In CSV, we use , for a delimiter.
In TSV, we use tab for a delimiter.
In DarwinCore we CSVs, and then use | for a delimiter within a field.
Using delimters
If we know the delimiters, we can parse text easily. Parsing means to take a string of characters "abcd efg" and structure it. So, if we know that a , is a delimiter, we can write a program that says "take everything until the comma and call it the first cell":
cells = []
cell = ""
for character in line:
if character == ",":
cells.append(cell)
cell = ""
else:
cell = cell + character
Regular Expressions
Regular expressions can express regular patterns. See demo for details.
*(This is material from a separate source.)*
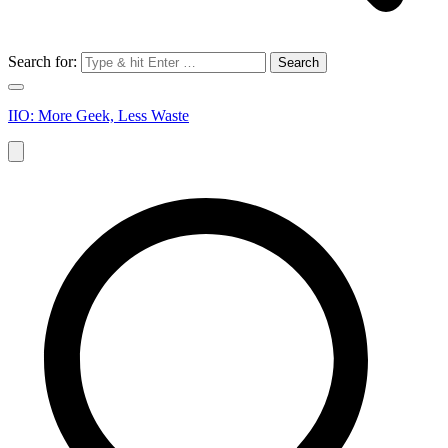
Search for:
IIO: More Geek, Less Waste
Multi-character delimiters
HTML and other markup languages use Regex to make multi-character delimiters. For example: We found <i>Orcinus orca</i> were playful.
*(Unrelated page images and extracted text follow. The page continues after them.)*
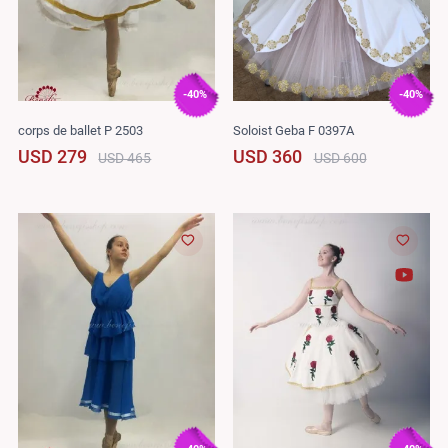
-40%
-40%
corps de ballet P 2503
Soloist Geba F 0397A
USD 279
USD 360
USD 465
USD 600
Is matched by: .*<([a-zA-Z][a-zA-Z0-9]*[^>]*)>(.*?)<\/(\1*)>.*
Looks crazy! But actually:
.* any character zero or more times
[a-zA-Z0-9]* any a-z character lower or uppercase or number
[^>]* any character that isn't a >
(.*?) shortest form of any character but make a special group
<\/(\1*)> closing tag must match the first tag
.* any character zero or more times
Mixing structure with semi-structure
Tags allow us to embed special instructures inside free text. If a parser reads:
We found <i>Orcinus orca</i> were playful.
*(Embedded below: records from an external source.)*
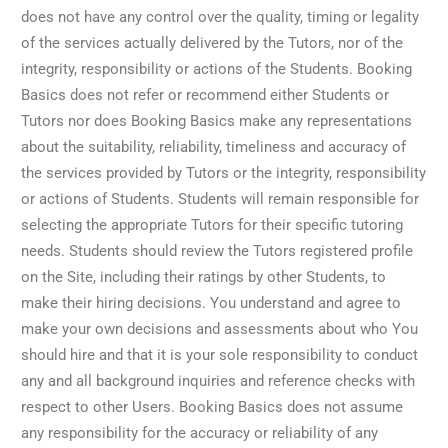
does not have any control over the quality, timing or legality
of the services actually delivered by the Tutors, nor of the
integrity, responsibility or actions of the Students. Booking
Basics does not refer or recommend either Students or
Tutors nor does Booking Basics make any representations
about the suitability, reliability, timeliness and accuracy of
the services provided by Tutors or the integrity, responsibility
or actions of Students. Students will remain responsible for
selecting the appropriate Tutors for their specific tutoring
needs. Students should review the Tutors registered profile
on the Site, including their ratings by other Students, to
make their hiring decisions. You understand and agree to
make your own decisions and assessments about who You
should hire and that it is your sole responsibility to conduct
any and all background inquiries and reference checks with
respect to other Users. Booking Basics does not assume
any responsibility for the accuracy or reliability of any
With the previous regex, we can know that <i> means italic. This can be text formatting instructions, links, or even much more complex stuff!
Excel Regex Demo data
Canada; British Columbia; S. Gulf Islands, Sear Island, Strait of Georgia, off east coast of Vancouver Island
Canada; British Columbia; Arab cove, Vancouver Island
Canada; British Columbia; Arab cove, Vancouver Island
Canada; British Columbia; Southeast side of cohoe point, east side of langara island 54° 13.54' N 132° 57.5' W 54° 13.54' N 132° 57.5' W
Canada; British Columbia; Bartlett island, west coast of Vancouver Island 49° 13' N 126° 6' W 49° 13' N 126° 6' W
Canada; British Columbia; Minute creek 48° 30' 20'' N 124° 19' 44'' W 48° 30' 20'' N 124° 19' 44'' W
Canada; British Columbia; Minute creek 48° 30' 20'' N 124° 19' 44'' W 48° 30' 20'' N 124° 19' 44'' W
United States; California; Pescadero point, san mateo county 36° 33.8' N 121° 57' W 36° 33.8' N 121° 57' W
United States; California; Pescadero point, san mateo county 36° 33.8' N 121° 57' W 36° 33.8' N 121° 57' W
United States; California; White gulch, western shore of tomales bay, marin county 38° 11' 38'' N 122° 56' 45'' W 38° 11' 38'' N 122° 56' 45'' W
United States; California; Second sled road, dillon beach, marin county 38° 15' 6'' N 122° 58' 3'' W 38° 15' 6'' N 122° 58' 3'' W
Excel Regex Demo solutions
=REGEXEXTRACT(A1,"(?<=;\s)[^;]+(?=;\s)")
=REGEXEXTRACT(A1,"^(\d{1,3})°")
=REGEXEXTRACT(A1,"°\s*(\d{1,2}(?:\.\d+)?)'")
=REGEXEXTRACT(A1,"'\s*(\d{1,2}(?:\.\d+)?)''")
=REGEXEXTRACT(A1,"([NSEW])$")
Word stems
Now that we can use regex, we can start to think about word stems. If we think about common verbs:
look
push
stack
There are common patterns to understand the stem:
looked -> look
looking -> look
looks -> look
Captured by look.*
Word Stem Dictionaries
English is a messy enough language that many verbs have very different forms:
hidden -> hide
ran -> run
spoke -> speak
For exceptions to patterns, we can simply make a look-up table called a dictionary.